BEGIN Records shown

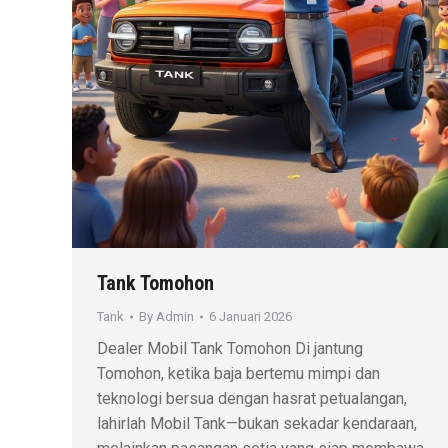
Tank Tomohon
Tank
By
Admin
6 Januari 2026
Dealer Mobil Tank Tomohon Di jantung
Tomohon, ketika baja bertemu mimpi dan
teknologi bersua dengan hasrat petualangan,
lahirlah Mobil Tank—bukan sekadar kendaraan,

END Records shown

■ Activity: A faithful copy of the records above, without images, is what to give back.

■ Task result:
Tank Tomohon
Tank
By
Admin
6 Januari 2026
Dealer Mobil Tank Tomohon Di jantung
Tomohon, ketika baja bertemu mimpi dan
teknologi bersua dengan hasrat petualangan,
lahirlah Mobil Tank—bukan sekadar kendaraan,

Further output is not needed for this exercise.